OPINION

The Blue Light Special

You could say I am a foodie — food and its preparation mean a lot to me.

Far more than sustenance or mere fuel, food for me and my friends is a serious hobby. We care about the differences between heavy gauge steel pots and cast iron, varieties of avocado, Hickory or Mesquite, and fresh vs. frozen. For a long time, I used to make my own beer. When we go camping in the summer it’s a long and delicious exercise in exploring outdoor cooking techniques.

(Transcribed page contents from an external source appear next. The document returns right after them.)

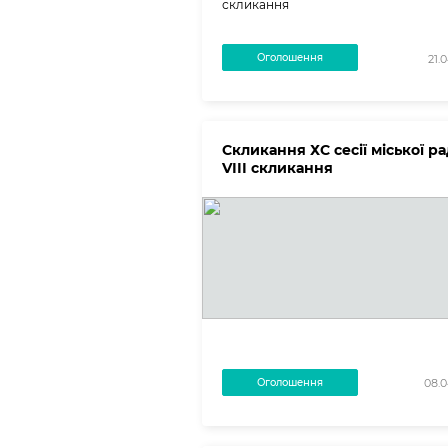
скликання
Оголошення
21.
Скликання ХС сесії міської р
VІІІ скликання
Оголошення
08.0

A trip to the grocery store over the weekend changed my outlook on CRM.

Loyalty vs. Membership

I have a wallet that is much thicker than it needs to be because it is full of supermarket loyalty cards. Each store has its own loyalty card and I dutifully carry all of them as well as the membership card I pay for annually at one of the warehouse stores. I actually like the warehouse store best because I feel like I am really getting something when I show the card to get in. Though there is a membership fee, I much prefer it over the numbing assortment of “specials” the traditional supermarkets promote each week to get you through the door.

At the warehouse the price per pound of whole chickens hasn’t budged in years, but at the supermarket it fluctuates like the price of oil on the futures market. And there is always the fact that there are really two prices — the one you get if you’re carrying a loyalty card and the needlessly marked up price if you’re just a citizen visiting.

The warehouse doesn’t have two prices for anything, you either can enter by virtue of your membership or you can’t. So I tend to do most of my shopping at the warehouse and, if I really need something that they don’t carry, I head to the traditional supermarket.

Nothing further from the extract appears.